The number of those actually able to make the most of CUDA 11 seems to be comparatively small, given that its most notable features can be subsumed under support for the newest generation of Nvidia GPUs. The A100 is one example, built with the new Ampere architecture that should now work well with CUDA. It was developed to help compute some of the more complex tasks that can be found in the realms of AI, data analytics, and high-performance computing and is also central to the company’s data centre platform.
Amongst other things it is fitted with more streaming multiprocessors, faster memory, and special hardware like Tensor Cores, video decoder units, a JPEG decoder, and optical flow accelerators. Nvidia also claims that the A100 is able to “efficiently scale to thousands of GPUs or [..] be partitioned into seven GPU instances to accelerate workloads of all sizes”.
To be able to efficiently use all of these improvements, CUDA had to get some additions which are now part of v11. Programming examples can be found in the outfit’s initial blog from May.
Teams interested to see if the new GPU could help them getting their data-heavy tasks done without committing to buying one can try to get into an alpha programme for a new Google offering. Just yesterday the search giant cum cloud provider introduced an Ampere-based new generation of VMs for the Google Compute Engine. Accelerator-Optimised VM (A2) comprises five configurations ranging from 1 to 16 GPUs with 85 to 1360GB RAM. Pricing information isn’t available at this point, though interested parties are asked to get in touch for alpha access.
But back to CUDA itself. The new release comes with added support for Ubuntu 20.04 LTS on x86_64 platforms and Arm server platforms. It has been altered to be able to work with input data type formats Bfloat16, TF32, and FP64, which can for example help to achieve a higher data throughput.

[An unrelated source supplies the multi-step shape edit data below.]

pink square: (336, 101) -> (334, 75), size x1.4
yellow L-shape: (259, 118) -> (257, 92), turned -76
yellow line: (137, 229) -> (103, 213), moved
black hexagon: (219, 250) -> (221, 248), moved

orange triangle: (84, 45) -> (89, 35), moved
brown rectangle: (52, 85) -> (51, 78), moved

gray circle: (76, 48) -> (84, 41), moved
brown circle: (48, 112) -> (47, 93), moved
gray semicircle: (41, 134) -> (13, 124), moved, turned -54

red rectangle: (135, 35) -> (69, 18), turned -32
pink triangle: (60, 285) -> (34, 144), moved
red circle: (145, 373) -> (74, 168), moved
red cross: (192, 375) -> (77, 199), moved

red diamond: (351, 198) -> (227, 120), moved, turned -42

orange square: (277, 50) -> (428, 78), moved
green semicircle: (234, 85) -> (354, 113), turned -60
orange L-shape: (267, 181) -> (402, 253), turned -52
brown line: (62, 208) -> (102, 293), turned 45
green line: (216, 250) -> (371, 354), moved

It is also the first version to include software component library CUB into the CUDA Toolkit, as it is now part of the C++ core libraries of the platform.
CUDA users looking for ways to optimise their code can give link time optimisations such as inlining code across files a go. Appropriate options are part of the nvcc library, which should now also be able to work with C++17 and a slew of new compiler versions. It’s also worth noting, that components in the CUDA toolkit are now versioned independently, giving the internal teams more control over their release plans.

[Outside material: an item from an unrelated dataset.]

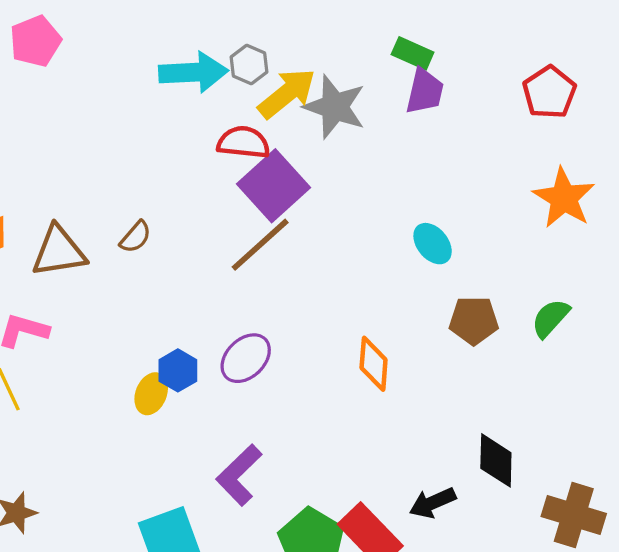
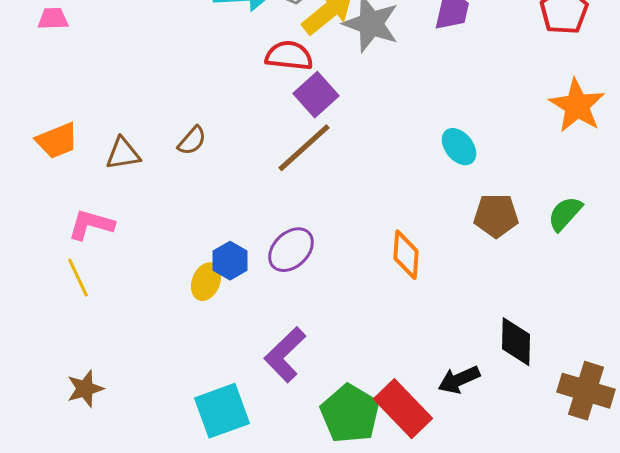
purple square: (273, 186) -> (316, 95), size x0.7
brown triangle: (59, 251) -> (123, 154), size x0.7

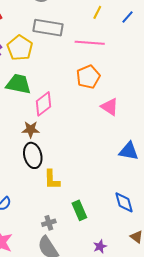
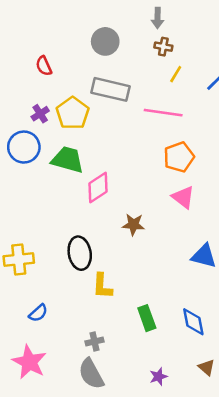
orange pentagon: (88, 77) -> (179, 157), moved
brown star: (31, 129) -> (133, 225), moved
green rectangle: (79, 210) -> (147, 318), moved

In terms of CUDA tools, CUDA 11 comes with a new Compute Sanitizer. The software is meant to help developers become aware of out-of-bounds memory accesses and race conditions – much like cuda-memcheck, which is intended to be replaced by the addition.
The standalone kernel profiling helper Nsight Compute has meanwhile been fitted with a capability to generate so-called roofline models for an application. The latter combines floating-point performance, arithmetic intensity, and memory bandwidth into a two-dimensional plot. This can be used for optimisation purposes, but also allows users to check if a kernel’s performance is more determined by its central processor’s speed or the memory needed for computations.

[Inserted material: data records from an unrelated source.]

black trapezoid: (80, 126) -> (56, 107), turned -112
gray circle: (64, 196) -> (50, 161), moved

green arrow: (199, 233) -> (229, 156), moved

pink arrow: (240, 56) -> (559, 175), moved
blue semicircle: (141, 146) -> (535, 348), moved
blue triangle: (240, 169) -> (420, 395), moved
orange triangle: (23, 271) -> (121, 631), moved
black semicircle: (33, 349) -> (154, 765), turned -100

Other recent enhancements, which can also be found in the CUDA toolkit documentation, include new Generic APIs for Axpby (cusparseAxpby), Scatter (cusparseScatter), Gather (cusparseGather), Givens rotation (cusparseRot) in cuSPARSE, as well as single process multi-GPU Cholesky factorization capabilities POTRF, POTRS and POTRI in cusolverMG library, and the option to allocate separate memory pools for each chroma subsampling format in nvJPEG.